Part of the reason is that the agencies are charging more on jumbos, presumably because they are more costly to process, more risky or both. A second reason is that the secondary market is treating jumbos as a special category of loan that may not be marketable through the efficient TBA (“to be announced”) pooling process. A TBA pool is the collateral for a mortgage-backed security that is priced and traded before the security is issued. Jumbos can only comprise 10% of the mortgages in a TBA pool, which allegedly lowers the price investors will pay for it. This treatment of jumbos might be temporary.
Shopping For Jumbos
Given the current state of the market, borrowers today should place themselves in one of three groups. If they need a loan of less than $417,000, using a mortgage bank or mortgage broker will assure that their loan will end up with one of the agencies, and that their loan provider will have access to the best prices available. Borrowers remain vulnerable to excessive markups, however, which is why I recommend Upfront Mortgage Brokers (UMBs) for those who need hand-holding, and Upfront Mortgage Lenders (UMLs) for those who want to control the process on the internet.

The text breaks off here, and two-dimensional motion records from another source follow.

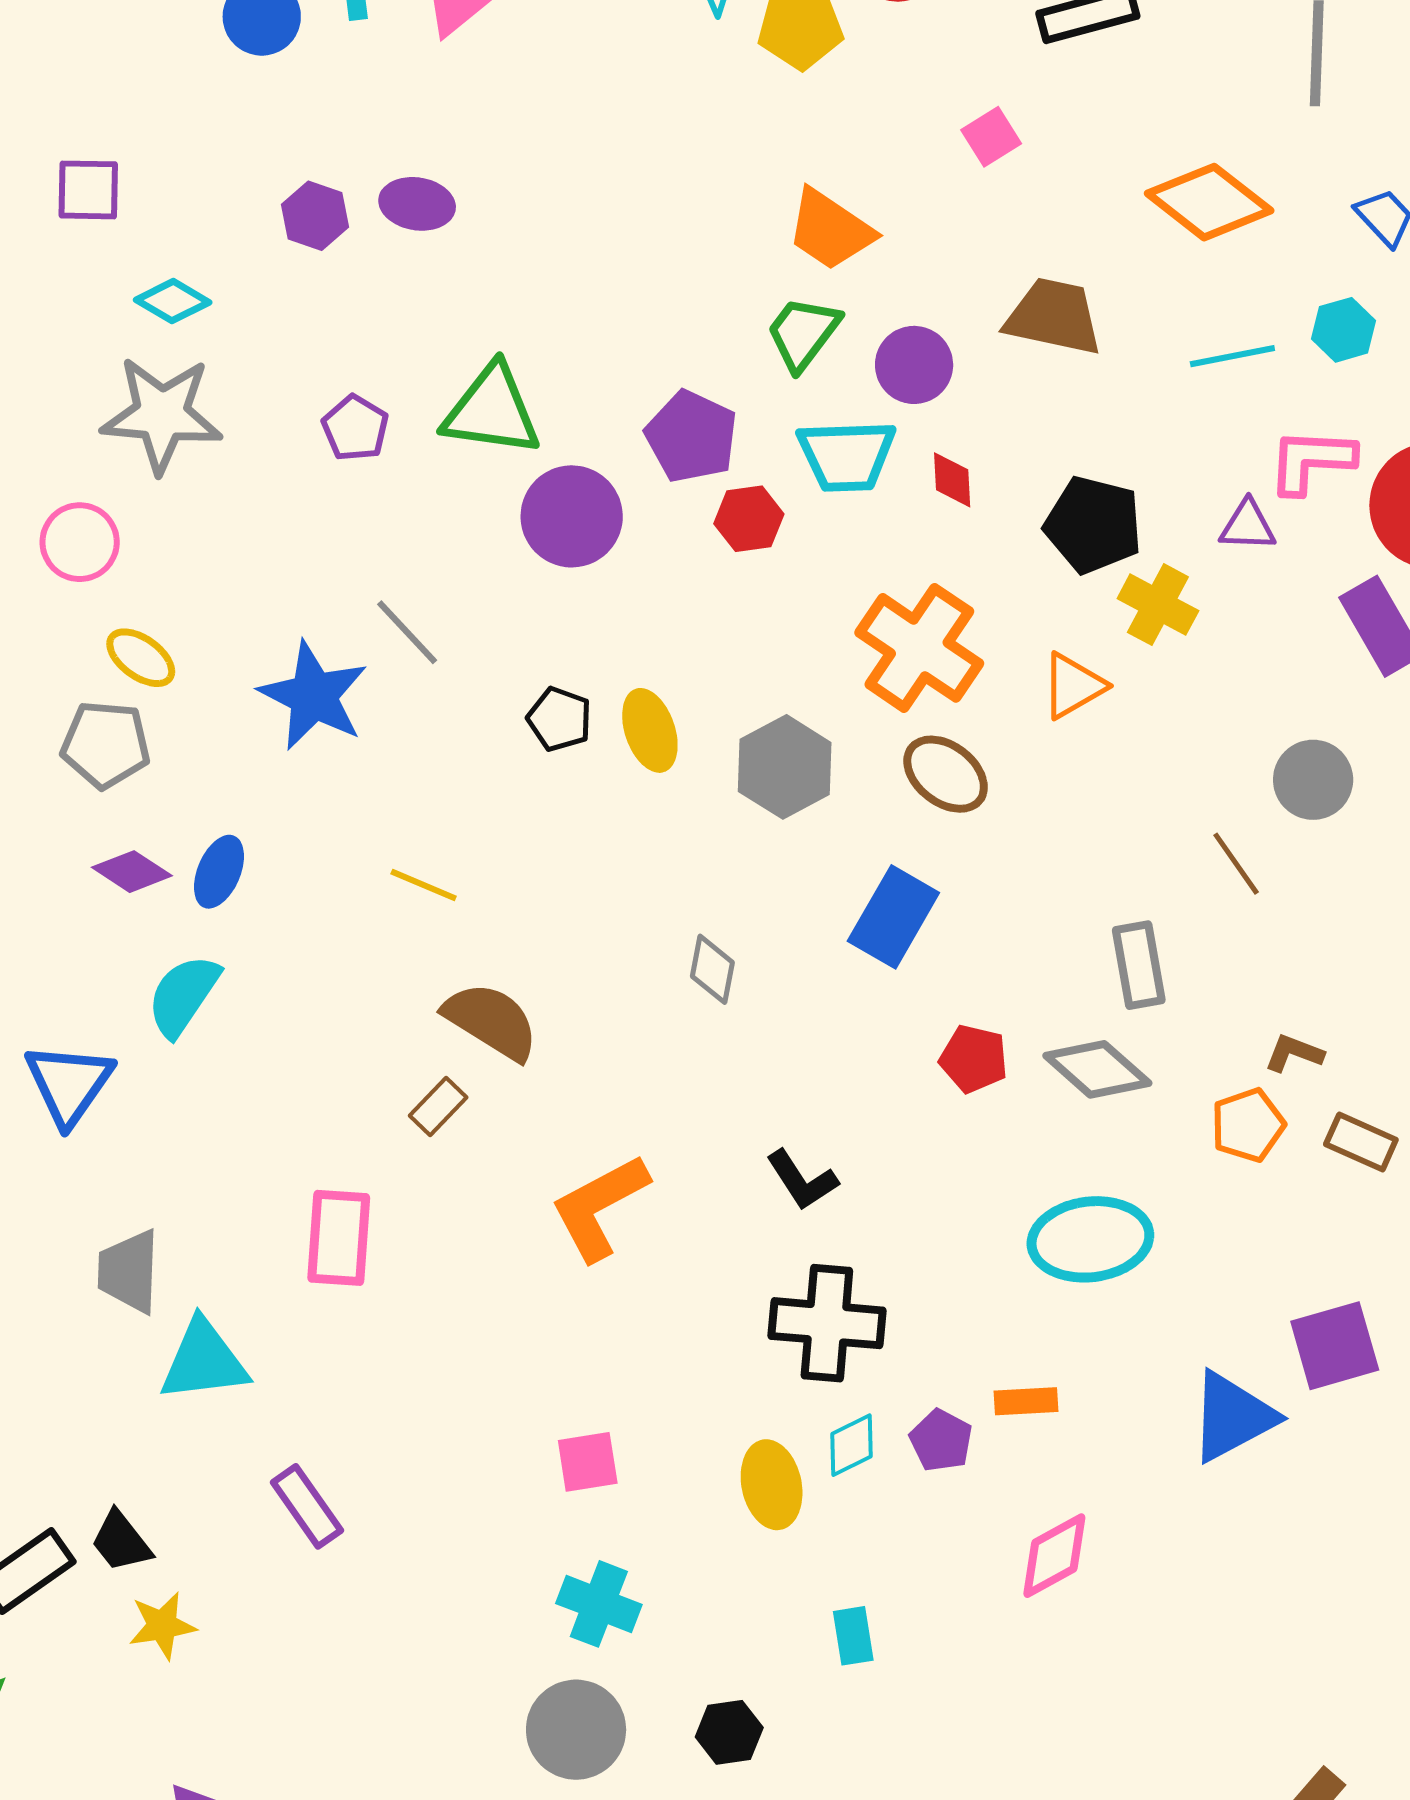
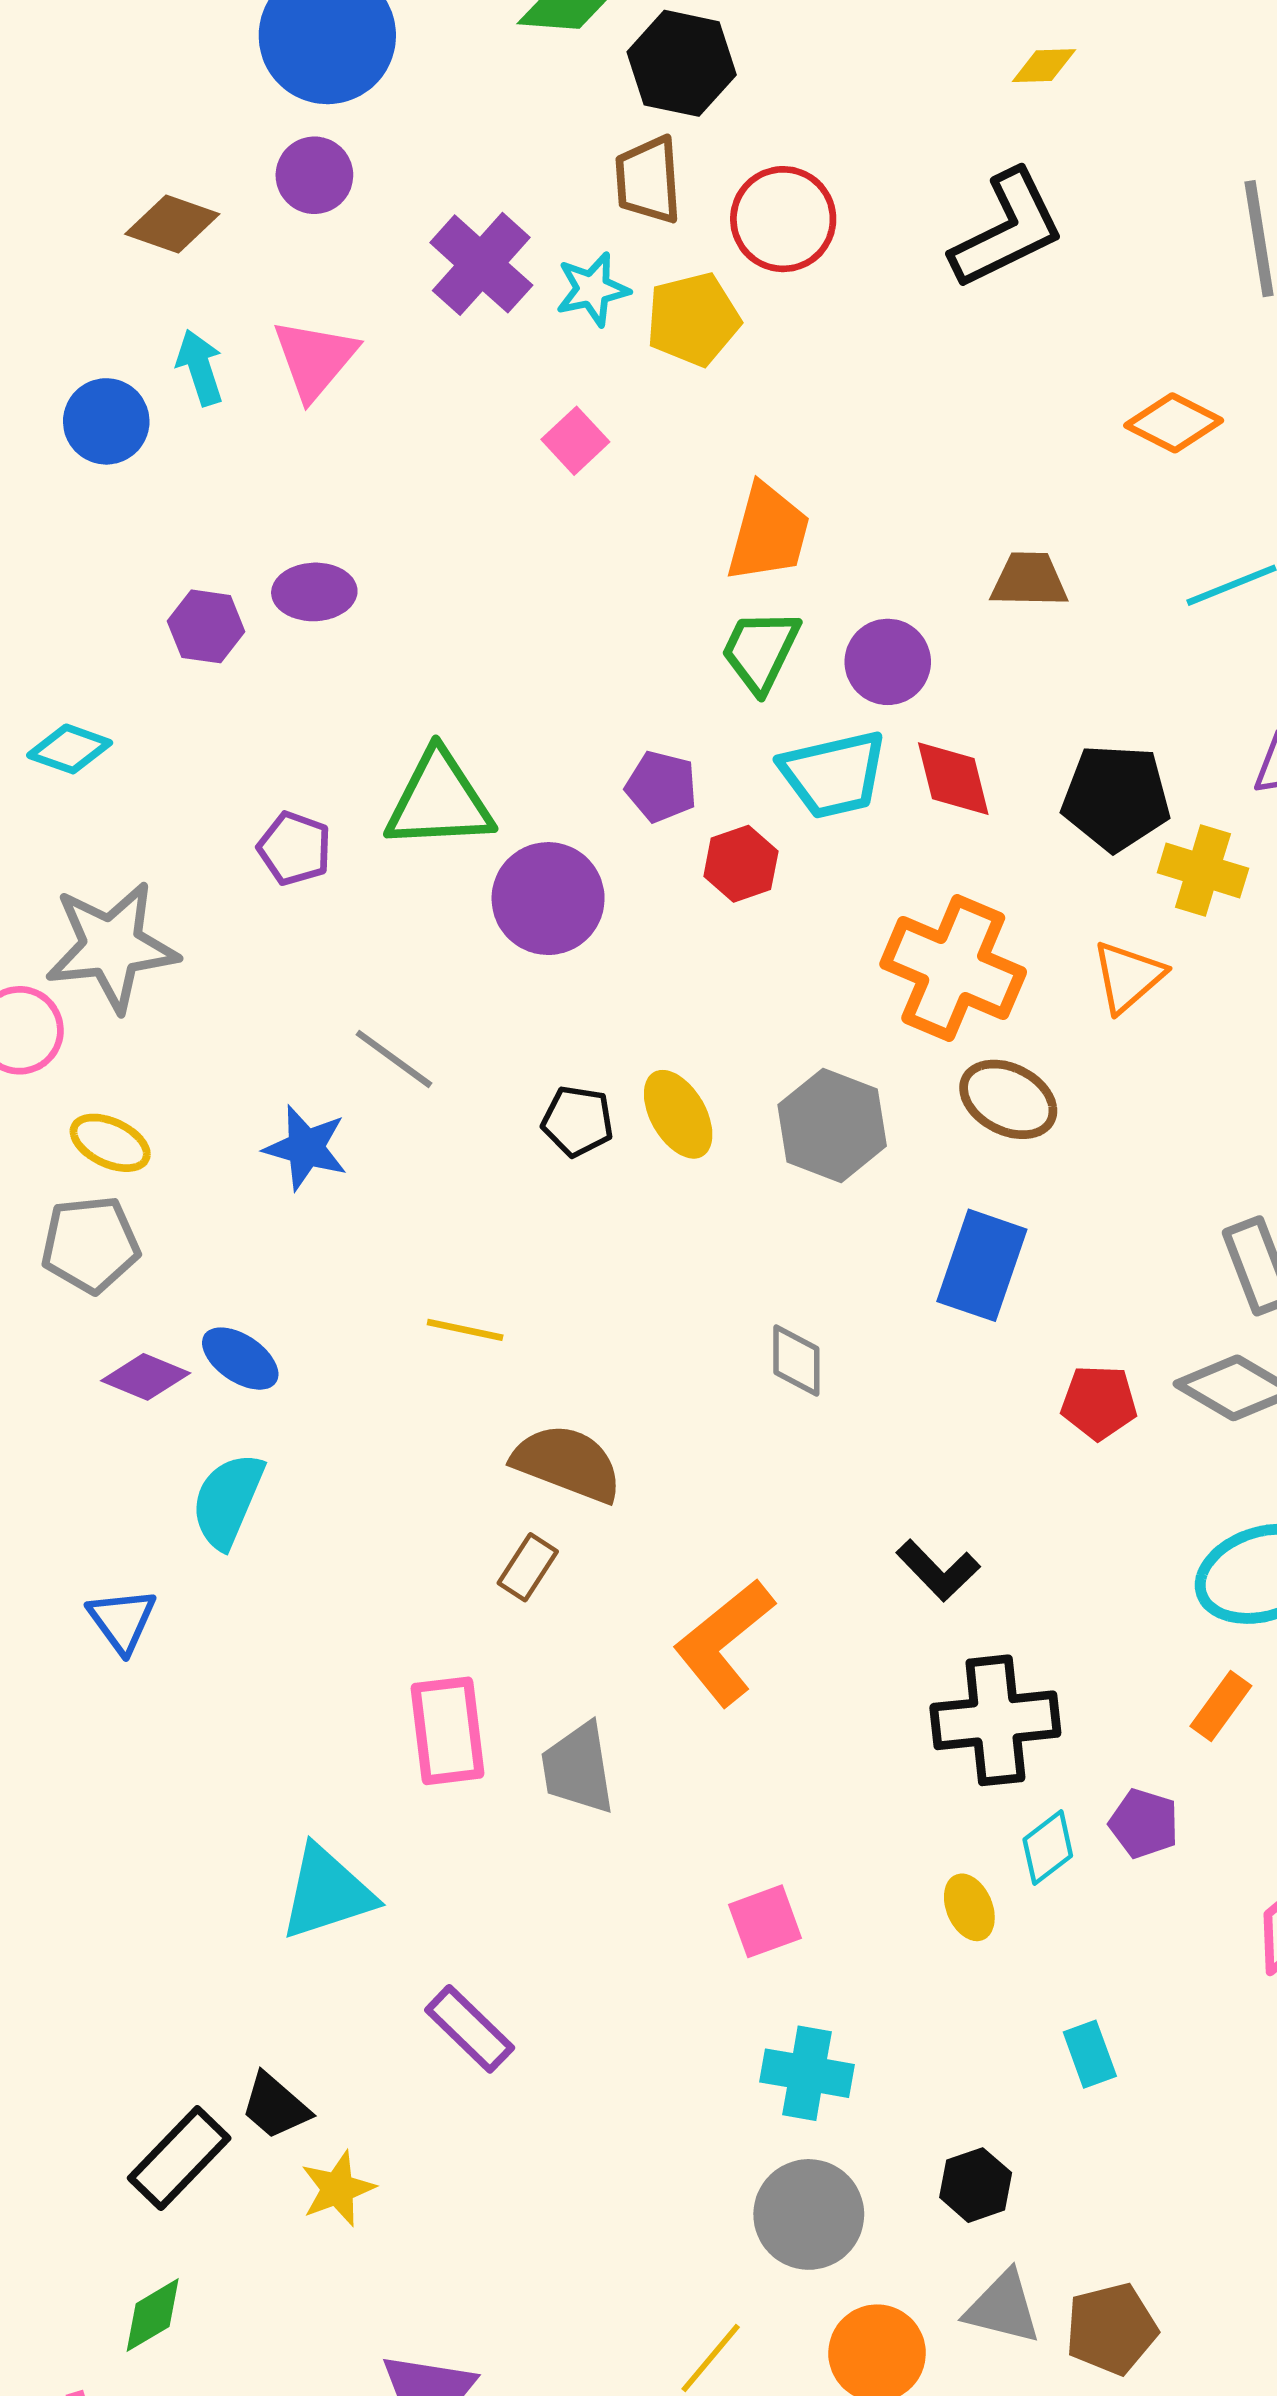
pink square: (991, 137) -> (575, 441), moved
orange diamond: (1209, 202) -> (1174, 423), size x0.7
orange trapezoid: (830, 230) -> (768, 533), turned -98
brown trapezoid: (1054, 317) -> (1029, 580), size x0.7
gray star: (162, 415) -> (112, 947), moved
purple pentagon: (691, 437) -> (661, 787), size x0.7
red diamond: (952, 480) -> (953, 779), size x1.4
blue star: (313, 696) -> (306, 1148), size x0.7
blue ellipse: (219, 872) -> (240, 1359), turned -68
blue triangle: (69, 1084) -> (122, 1620), size x0.7
gray trapezoid: (129, 1271) -> (578, 1768), moved
orange rectangle: (1026, 1401) -> (1221, 1706), moved, turned -40
yellow ellipse: (772, 1485) -> (969, 1907), size x0.7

An additional option, the best of all because it combines the best features of UMLs and UMBs along with powerful decision supports, is the professor's new network. See Finding a Mortgage on the Professor's Certified Lender Network.
If a borrower can’t meet the agencies’ credit, documentation and other requirements, they may still qualify for an FHA loan. Some of the UMBs and UMLs offer FHAs, and other FHA lenders can be found at http://www.fhaoutreach.gov/lender/lender.do.
If the borrower needs a loan larger than the agencies current jumbo limit in the county in which the property is located, in addition to UMBs and UMLs, borrowers may want to shop depository lenders -- commercial banks, savings and loan associations and credit unions. But this can be quite a challenge because of the wide disparity in their prices.
On Nov 12, 2008 I shopped for an $800,000 30-year fixed-rate mortgage on Mortgage Marvel, an on-line site that I reviewed earlier in 2008 (see A Look at Mortgage Marvel). The mortgage companies on the site quoted rates of 8.125% to 8.375%. The credit unions and banks, in contrast, quoted rates ranging from 5.875% to 7.875%. I have never before seen rate differences on the same transaction this large. They no doubt reflect wide differences in lender access to funding, which is symptomatic of a market in turmoil.
If a borrower qualifies for a conforming jumbo, meaning that he needs a loan larger than $417,000 but no larger than the jumbo limit for the county in which the property is located, he can probably do best following the procedure described above for a $417,000 conforming loan. Since he will be paying a significant premium over the price of a $417,000 conforming loan, however, he might also check out depository sources.